Task statement: Once the pictures are set aside, reproduce all of the records exactly.

+ + + + + + +

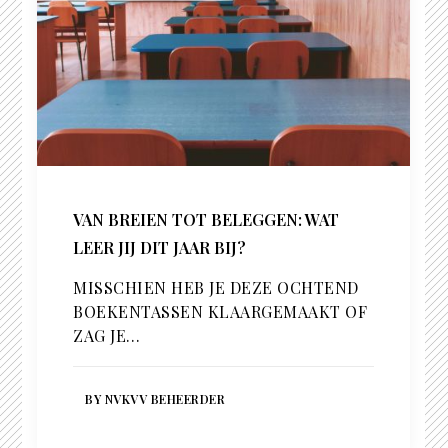
VAN BREIEN TOT BELEGGEN: WAT
LEER JIJ DIT JAAR BIJ?
MISSCHIEN HEB JE DEZE OCHTEND
BOEKENTASSEN KLAARGEMAAKT OF
ZAG JE…
BY NVKVV BEHEERDER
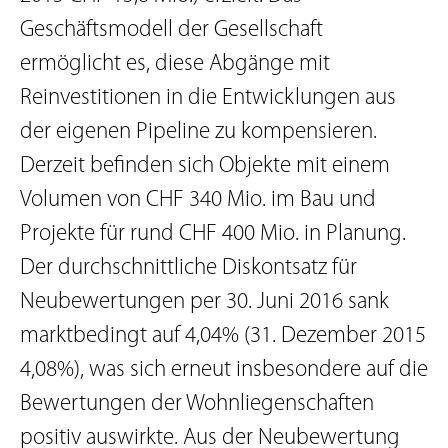
Geschäftsmodell der Gesellschaft
ermöglicht es, diese Abgänge mit
Reinvestitionen in die Entwicklungen aus
der eigenen Pipeline zu kompensieren.
Derzeit befinden sich Objekte mit einem
Volumen von CHF 340 Mio. im Bau und
Projekte für rund CHF 400 Mio. in Planung.
Der durchschnittliche Diskontsatz für
Neubewertungen per 30. Juni 2016 sank
marktbedingt auf 4,04% (31. Dezember 2015
4,08%), was sich erneut insbesondere auf die
Bewertungen der Wohnliegenschaften
positiv auswirkte. Aus der Neubewertung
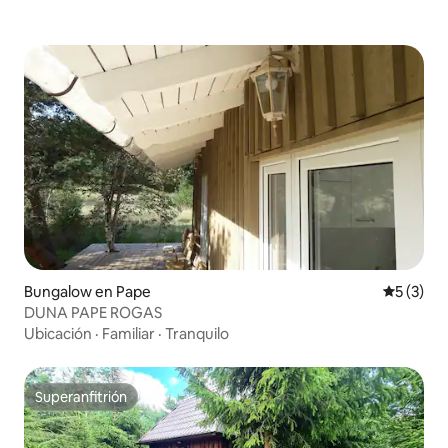
Bungalow en Pape
Calificac
5 (3)
DUNA PAPE ROGAS
Ubicación
·
Familiar
·
Tranquilo
Superanfitrión
Superanfitrión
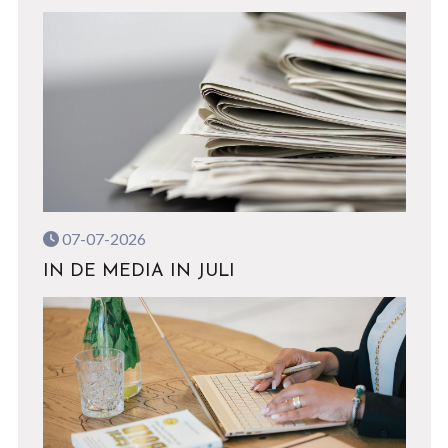
07-07-2026
IN DE MEDIA IN JULI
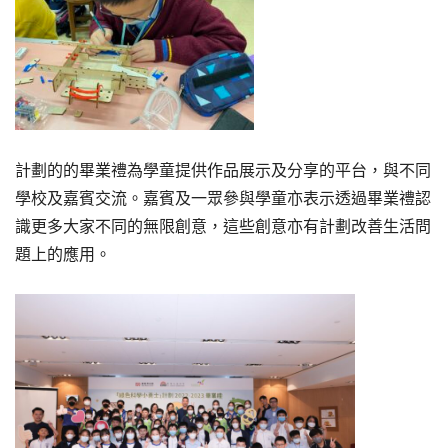
計劃的的畢業禮為學童提供作品展示及分享的平台，與不同
學校及嘉賓交流。嘉賓及一眾參與學童亦表示透過畢業禮認
識更多大家不同的無限創意，這些創意亦有計劃改善生活問
題上的應用。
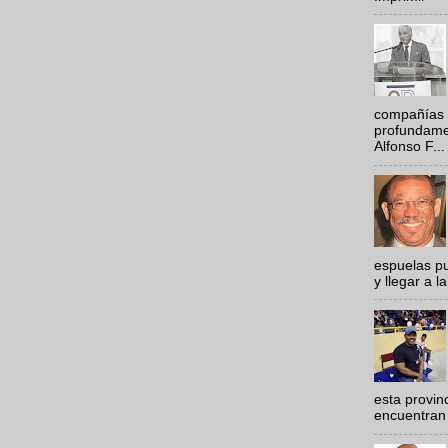
compañías 
profundamen
Alfonso F...
espuelas pu
y llegar a la
esta provi
encuentran 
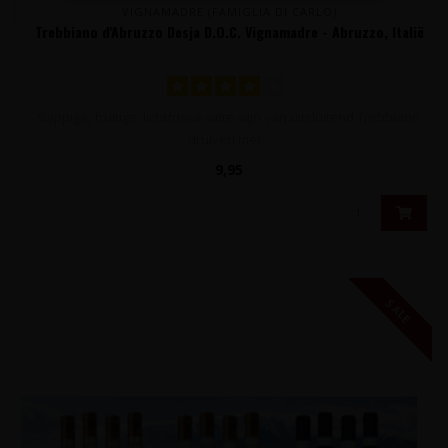
VIGNAMADRE (FAMIGLIA DI CARLO)
Trebbiano d'Abruzzo Desja D.O.C. Vignamadre - Abruzzo, Italië
Sappige, fruitige, lichtfrisse witte wijn van uitsluitend Trebbiano
druiven met ..
9,95
SALE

+ + + + + + +

The answer:
VAN BREIEN TOT BELEGGEN: WAT
LEER JIJ DIT JAAR BIJ?
MISSCHIEN HEB JE DEZE OCHTEND
BOEKENTASSEN KLAARGEMAAKT OF
ZAG JE…
BY NVKVV BEHEERDER
Geschäftsmodell der Gesellschaft
ermöglicht es, diese Abgänge mit
Reinvestitionen in die Entwicklungen aus
der eigenen Pipeline zu kompensieren.
Derzeit befinden sich Objekte mit einem
Volumen von CHF 340 Mio. im Bau und
Projekte für rund CHF 400 Mio. in Planung.
Der durchschnittliche Diskontsatz für
Neubewertungen per 30. Juni 2016 sank
marktbedingt auf 4,04% (31. Dezember 2015
4,08%), was sich erneut insbesondere auf die
Bewertungen der Wohnliegenschaften
positiv auswirkte. Aus der Neubewertung
Bungalow en Pape
Calificac
5 (3)
DUNA PAPE ROGAS
Ubicación
·
Familiar
·
Tranquilo
Superanfitrión
Superanfitrión
07-07-2026
IN DE MEDIA IN JULI
計劃的的畢業禮為學童提供作品展示及分享的平台，與不同
學校及嘉賓交流。嘉賓及一眾參與學童亦表示透過畢業禮認
識更多大家不同的無限創意，這些創意亦有計劃改善生活問
題上的應用。
compañías 
profundamen
Alfonso F...
espuelas pu
y llegar a la
esta provi
encuentran 
VIGNAMADRE (FAMIGLIA DI CARLO)
Trebbiano d'Abruzzo Desja D.O.C. Vignamadre - Abruzzo, Italië
Sappige, fruitige, lichtfrisse witte wijn van uitsluitend Trebbiano
druiven met ..
9,95
SALE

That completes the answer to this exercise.